Task material:

========

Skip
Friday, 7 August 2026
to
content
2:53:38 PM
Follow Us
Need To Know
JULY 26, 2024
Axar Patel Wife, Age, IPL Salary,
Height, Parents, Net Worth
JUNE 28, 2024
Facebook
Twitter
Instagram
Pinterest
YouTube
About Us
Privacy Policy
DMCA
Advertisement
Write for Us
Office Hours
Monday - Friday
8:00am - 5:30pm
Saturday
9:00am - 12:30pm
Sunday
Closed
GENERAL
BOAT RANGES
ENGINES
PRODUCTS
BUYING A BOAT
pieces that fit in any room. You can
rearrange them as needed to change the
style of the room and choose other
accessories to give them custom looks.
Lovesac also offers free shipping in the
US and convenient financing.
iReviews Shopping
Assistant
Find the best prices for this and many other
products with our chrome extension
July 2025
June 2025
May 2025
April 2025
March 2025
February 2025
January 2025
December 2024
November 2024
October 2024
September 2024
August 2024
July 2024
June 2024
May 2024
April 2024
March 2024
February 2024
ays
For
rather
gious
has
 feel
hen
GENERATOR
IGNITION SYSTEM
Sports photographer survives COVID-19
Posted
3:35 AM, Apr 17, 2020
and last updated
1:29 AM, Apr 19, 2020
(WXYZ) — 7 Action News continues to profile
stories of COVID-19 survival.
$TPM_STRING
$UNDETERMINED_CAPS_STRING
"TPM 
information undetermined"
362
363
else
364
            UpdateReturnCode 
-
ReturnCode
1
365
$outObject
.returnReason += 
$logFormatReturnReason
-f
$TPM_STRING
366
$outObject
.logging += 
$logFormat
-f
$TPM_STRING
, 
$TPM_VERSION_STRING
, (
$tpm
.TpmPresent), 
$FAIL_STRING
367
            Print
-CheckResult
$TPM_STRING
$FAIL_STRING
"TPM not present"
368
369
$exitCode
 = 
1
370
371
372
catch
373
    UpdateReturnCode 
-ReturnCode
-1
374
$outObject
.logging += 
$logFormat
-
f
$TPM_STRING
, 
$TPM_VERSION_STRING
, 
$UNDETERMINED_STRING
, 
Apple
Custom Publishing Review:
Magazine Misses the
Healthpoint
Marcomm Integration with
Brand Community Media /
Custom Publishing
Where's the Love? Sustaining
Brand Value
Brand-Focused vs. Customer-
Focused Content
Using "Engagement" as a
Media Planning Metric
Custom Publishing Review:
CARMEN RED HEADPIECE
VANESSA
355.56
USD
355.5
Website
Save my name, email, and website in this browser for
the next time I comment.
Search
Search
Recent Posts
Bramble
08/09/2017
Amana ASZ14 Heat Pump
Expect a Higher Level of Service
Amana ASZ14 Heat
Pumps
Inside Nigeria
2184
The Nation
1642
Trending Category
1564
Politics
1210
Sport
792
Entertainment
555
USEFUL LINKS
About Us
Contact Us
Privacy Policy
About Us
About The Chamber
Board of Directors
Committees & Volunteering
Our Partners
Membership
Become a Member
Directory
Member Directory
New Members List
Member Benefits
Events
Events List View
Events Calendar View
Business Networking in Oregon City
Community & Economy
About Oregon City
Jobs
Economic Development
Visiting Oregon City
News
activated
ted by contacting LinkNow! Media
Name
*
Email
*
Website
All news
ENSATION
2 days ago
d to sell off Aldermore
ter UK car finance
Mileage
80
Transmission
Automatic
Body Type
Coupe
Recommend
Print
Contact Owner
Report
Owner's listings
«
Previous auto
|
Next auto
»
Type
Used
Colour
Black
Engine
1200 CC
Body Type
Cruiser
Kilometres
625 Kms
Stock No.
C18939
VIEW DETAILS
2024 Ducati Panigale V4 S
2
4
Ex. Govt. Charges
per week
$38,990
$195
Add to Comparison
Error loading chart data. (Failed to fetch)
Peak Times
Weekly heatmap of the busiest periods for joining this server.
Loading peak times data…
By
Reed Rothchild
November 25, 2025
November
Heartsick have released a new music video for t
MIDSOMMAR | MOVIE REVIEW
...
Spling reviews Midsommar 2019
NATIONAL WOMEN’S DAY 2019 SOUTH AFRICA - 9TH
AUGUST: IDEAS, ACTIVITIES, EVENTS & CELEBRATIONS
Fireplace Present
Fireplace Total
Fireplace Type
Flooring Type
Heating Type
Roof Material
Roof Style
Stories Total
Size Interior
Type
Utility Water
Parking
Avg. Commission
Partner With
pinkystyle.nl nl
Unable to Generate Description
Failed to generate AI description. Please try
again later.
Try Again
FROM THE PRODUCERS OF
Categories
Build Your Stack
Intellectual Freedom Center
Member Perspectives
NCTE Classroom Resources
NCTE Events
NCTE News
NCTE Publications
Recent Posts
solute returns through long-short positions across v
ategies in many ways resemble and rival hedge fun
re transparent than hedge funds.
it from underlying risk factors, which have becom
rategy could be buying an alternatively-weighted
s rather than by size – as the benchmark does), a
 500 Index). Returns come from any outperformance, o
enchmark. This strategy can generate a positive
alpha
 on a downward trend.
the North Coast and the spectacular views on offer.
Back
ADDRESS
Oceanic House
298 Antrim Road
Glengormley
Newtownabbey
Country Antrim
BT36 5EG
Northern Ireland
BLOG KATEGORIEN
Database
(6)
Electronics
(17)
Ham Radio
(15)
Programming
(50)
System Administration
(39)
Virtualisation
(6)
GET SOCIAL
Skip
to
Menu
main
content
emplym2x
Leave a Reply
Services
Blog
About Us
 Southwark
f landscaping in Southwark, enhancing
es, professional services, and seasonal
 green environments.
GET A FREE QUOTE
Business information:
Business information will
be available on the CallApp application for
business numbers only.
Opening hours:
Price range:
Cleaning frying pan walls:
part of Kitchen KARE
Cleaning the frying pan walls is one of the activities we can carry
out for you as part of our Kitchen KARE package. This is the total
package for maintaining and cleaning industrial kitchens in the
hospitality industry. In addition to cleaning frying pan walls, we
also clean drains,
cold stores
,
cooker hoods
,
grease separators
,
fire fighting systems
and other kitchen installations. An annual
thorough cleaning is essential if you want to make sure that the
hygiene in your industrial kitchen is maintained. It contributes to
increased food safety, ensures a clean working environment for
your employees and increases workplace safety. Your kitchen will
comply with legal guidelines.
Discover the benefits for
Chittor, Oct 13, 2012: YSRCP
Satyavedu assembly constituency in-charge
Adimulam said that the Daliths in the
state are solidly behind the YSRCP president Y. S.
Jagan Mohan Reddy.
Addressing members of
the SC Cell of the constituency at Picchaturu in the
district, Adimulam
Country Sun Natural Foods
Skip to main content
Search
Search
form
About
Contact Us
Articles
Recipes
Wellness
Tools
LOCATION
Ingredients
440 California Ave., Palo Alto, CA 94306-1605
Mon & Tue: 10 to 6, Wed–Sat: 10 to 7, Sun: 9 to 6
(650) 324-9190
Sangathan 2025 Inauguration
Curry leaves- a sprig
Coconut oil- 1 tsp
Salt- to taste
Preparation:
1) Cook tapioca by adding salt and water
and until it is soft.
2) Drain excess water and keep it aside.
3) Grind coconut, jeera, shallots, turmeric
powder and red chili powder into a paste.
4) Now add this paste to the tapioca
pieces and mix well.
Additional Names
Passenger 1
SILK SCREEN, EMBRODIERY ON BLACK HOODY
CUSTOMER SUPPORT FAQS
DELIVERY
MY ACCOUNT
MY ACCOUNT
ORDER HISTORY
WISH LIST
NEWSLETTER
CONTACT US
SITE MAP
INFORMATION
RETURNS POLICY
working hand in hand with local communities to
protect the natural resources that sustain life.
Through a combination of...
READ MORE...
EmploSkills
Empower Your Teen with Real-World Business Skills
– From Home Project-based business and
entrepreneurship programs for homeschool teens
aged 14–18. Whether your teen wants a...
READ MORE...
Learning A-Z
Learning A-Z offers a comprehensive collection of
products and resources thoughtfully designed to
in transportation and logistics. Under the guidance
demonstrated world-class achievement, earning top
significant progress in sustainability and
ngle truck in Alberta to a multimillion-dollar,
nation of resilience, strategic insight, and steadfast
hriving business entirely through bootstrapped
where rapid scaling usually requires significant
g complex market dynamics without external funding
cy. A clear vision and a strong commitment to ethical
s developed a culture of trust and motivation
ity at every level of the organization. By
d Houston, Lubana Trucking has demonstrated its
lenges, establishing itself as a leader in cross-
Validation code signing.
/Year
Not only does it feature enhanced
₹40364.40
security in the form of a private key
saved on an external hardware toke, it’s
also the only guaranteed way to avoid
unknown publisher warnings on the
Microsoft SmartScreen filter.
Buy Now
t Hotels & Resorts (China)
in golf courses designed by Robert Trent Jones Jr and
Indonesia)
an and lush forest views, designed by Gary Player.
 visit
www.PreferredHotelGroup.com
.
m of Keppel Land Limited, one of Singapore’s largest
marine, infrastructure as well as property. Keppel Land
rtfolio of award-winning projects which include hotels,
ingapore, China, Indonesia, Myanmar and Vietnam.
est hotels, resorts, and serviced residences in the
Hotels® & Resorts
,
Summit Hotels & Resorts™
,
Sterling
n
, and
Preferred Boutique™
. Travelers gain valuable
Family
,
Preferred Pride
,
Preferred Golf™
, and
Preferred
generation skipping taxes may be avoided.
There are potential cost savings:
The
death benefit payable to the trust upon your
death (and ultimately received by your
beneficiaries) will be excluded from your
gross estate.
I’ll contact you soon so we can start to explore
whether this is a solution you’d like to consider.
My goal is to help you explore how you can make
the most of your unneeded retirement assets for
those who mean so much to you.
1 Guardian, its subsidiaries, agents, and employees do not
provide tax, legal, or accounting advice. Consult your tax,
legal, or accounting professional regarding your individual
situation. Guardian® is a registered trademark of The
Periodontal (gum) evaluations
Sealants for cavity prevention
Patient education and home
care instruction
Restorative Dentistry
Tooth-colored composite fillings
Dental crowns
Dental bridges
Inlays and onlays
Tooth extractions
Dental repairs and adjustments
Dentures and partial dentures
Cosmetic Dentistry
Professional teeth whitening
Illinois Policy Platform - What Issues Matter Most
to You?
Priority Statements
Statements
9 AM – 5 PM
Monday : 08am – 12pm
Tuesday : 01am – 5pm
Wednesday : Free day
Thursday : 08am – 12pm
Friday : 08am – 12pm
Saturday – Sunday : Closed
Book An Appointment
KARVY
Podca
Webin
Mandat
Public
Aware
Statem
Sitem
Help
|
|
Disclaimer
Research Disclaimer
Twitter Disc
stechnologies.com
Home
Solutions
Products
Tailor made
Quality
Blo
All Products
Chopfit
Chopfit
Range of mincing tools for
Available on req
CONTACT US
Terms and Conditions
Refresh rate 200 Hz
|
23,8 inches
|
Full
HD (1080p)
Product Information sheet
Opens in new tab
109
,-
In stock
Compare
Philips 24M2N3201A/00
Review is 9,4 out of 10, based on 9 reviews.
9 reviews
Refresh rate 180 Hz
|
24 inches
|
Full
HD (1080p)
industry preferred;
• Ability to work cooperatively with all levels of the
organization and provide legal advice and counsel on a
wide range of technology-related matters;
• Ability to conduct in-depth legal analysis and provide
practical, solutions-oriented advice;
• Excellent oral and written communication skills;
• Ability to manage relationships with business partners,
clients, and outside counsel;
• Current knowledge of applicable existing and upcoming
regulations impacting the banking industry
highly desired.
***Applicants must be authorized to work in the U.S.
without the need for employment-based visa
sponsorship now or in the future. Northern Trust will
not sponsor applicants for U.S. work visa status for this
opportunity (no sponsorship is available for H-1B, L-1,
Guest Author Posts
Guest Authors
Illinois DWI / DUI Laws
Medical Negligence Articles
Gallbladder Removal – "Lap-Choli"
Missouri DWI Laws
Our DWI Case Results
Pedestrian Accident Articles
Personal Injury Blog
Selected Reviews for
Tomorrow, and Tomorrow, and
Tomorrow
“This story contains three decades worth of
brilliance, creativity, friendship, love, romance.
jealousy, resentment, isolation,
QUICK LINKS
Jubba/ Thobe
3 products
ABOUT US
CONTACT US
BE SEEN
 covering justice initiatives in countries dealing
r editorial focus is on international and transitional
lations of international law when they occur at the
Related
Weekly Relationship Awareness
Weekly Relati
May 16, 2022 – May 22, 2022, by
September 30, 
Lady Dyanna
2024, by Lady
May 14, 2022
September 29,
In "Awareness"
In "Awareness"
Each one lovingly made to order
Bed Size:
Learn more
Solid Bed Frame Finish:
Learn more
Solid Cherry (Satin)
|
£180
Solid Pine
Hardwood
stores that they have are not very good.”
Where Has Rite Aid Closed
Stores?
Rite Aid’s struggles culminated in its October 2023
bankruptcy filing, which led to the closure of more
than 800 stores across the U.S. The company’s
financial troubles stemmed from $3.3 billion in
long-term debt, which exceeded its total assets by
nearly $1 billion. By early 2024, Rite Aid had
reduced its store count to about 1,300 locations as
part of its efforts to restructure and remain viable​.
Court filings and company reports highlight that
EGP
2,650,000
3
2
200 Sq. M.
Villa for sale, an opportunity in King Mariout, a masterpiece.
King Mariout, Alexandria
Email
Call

========

Your objective: Within the material above, the line with "NCTE Publications" opens the range and the line with "the North Coast" closes it; reproduce that range word for word.

Response box:
NCTE Publications
Recent Posts
solute returns through long-short positions across v
ategies in many ways resemble and rival hedge fun
re transparent than hedge funds.
it from underlying risk factors, which have becom
rategy could be buying an alternatively-weighted
s rather than by size – as the benchmark does), a
 500 Index). Returns come from any outperformance, o
enchmark. This strategy can generate a positive
alpha
 on a downward trend.
the North Coast and the spectacular views on offer.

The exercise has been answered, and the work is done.